温かい口中は、先程の行為を彷彿とさせる。
「もうちょっと、こっち来て…秋葉さん…」
梶原は秋葉を引き寄せると、自分の膝を跨がせる。
そして秋葉の口から指先を引き抜くと、それでそっと最奥に触れた。
「ん……っ」
逃れようと秋葉が腰を浮かせるのを許さず、梶原は時間をかけてその場所を慣らしていく。
「……っぁあ……っ」
一本ずつ指が増やされていく。
秋葉の身体はその度に跳ねた。
奥まで差し入れた指先を曲げて、梶原は秋葉が声を上げた場所を何度も刺激する。
「い、や……っ」
その苦痛が少しでも軽減されるように、梶原は秋葉をきつく抱き締めた。
「かじ、わら……」
秋葉の口から漏れる、少し幼さが垣間見える呟き。
それでもその吐息は艶やかだ。
「梶原……っ」
意図的なのか、無意識なのか。
秋葉は梶原の耳元でねだるようにそう囁く。
涙と熱で濡れた瞳で見つめられて、梶原の理性は簡単に飛んでしまいそうになる。
梶原は、サイドボードに置いていたゴムの包装を指先と歯を使って開けた。
秋葉を宥めるようにその背筋をもう一度撫でながら片手でそれを着ける。
「ゆっくり、ね。秋葉さん…」
秋葉は梶原に縋りついた。
「い………た……」
梶原の肩口に顔を伏せて、何度も浅い呼吸を繰り返しながら受け入れていく。
身体と心がばらばらに引き裂かれるような瞬間。
引いていた汗が、玉のように肌に浮く。
「…………あっ!」
全てを受け入れて、その熱と量感に慣らされる。
細い腰を支えられながら少しずつ動かされ、秋葉は震えた。
「く…っあぁっ………」
押さえきれない声を、秋葉はそれでも押さえようとするように、梶原の肩を軽く噛む。
「噛んじゃ駄目」
すぐ側にある秋葉の耳にからかうような言葉を囁き、梶原はそのままその耳朶を口に含んだ。
「くぅ…っん……っ」
喉を反らせた秋葉の、その首筋に梶原はお返しとでも言うように甘く噛み付く。
切なげに閉じられた秋葉の両目から涙が零れ落ちた。
「……っ梶原……」
梶原の背中に爪を立て、秋葉は喘ぐ。
快楽だけを追い始めた秋葉はひどく綺麗で。
日常の、怜悧でストイックな姿からは想像もつかない表情を見せる。
ただ、少し病的にも思える痩せ方だけは、その身体を抱いている梶原の不安材料ではあったが。
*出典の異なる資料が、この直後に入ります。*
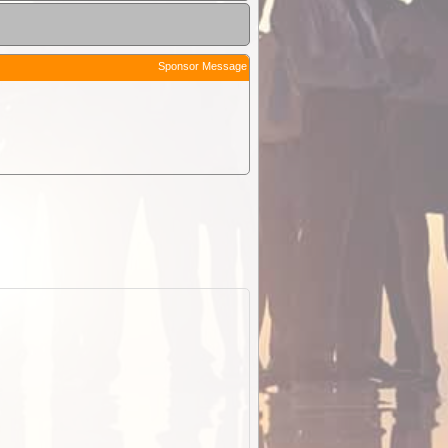
Sponsor Message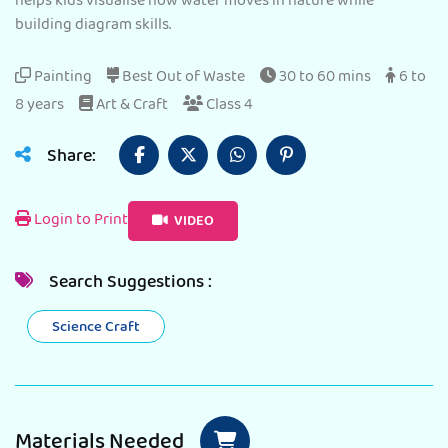
helps kids visualise how water moves in nature while
building diagram skills.
Painting
Best Out of Waste
30 to 60 mins
6 to
8 years
Art & Craft
Class 4
Share:
Login to Print
VIDEO
Search Suggestions :
Science Craft
Materials Needed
このまま腕の中に閉じ込めてしまいたい衝動にも駆られ、梶原は秋葉のまだ濡れて乱れた髪を撫でた。
「梶、原……」
うわ言のように掠れた声で何度も梶原を呼ぶ。
「もう……っや、だ……っ」
「イきたい……?」
羞恥心を煽るようなその言葉に。
秋葉は一度だけ微かに頷いた。
「ぁっ…っやだ…梶原っ……ん、あぁぁっ」
梶原の両手で急に激しく身体を揺すられて、秋葉は半ば意識を手放した状態で嬌声を上げた。
「秋葉さんも…動いて…」
梶原は片手を離し、自分たちの身体の間にある秋葉自身をその動きに合わせて緩やかに扱く。
「ふ……、ぁっ」
秋葉の背中がしなやかに反らされ、梶原の手の中に白濁が吐き出された。
「………っ」
秋葉は梶原を抱き締めたまま、その汗ばんだ肌越しに伝わる鼓動を感じている。
梶原も、お互いの呼吸が落ち着くまで、秋葉の身体を支えて抱いていた。


遠雷はまだどこかで聞こえていたが。
いつの間にか雨は止んでいた。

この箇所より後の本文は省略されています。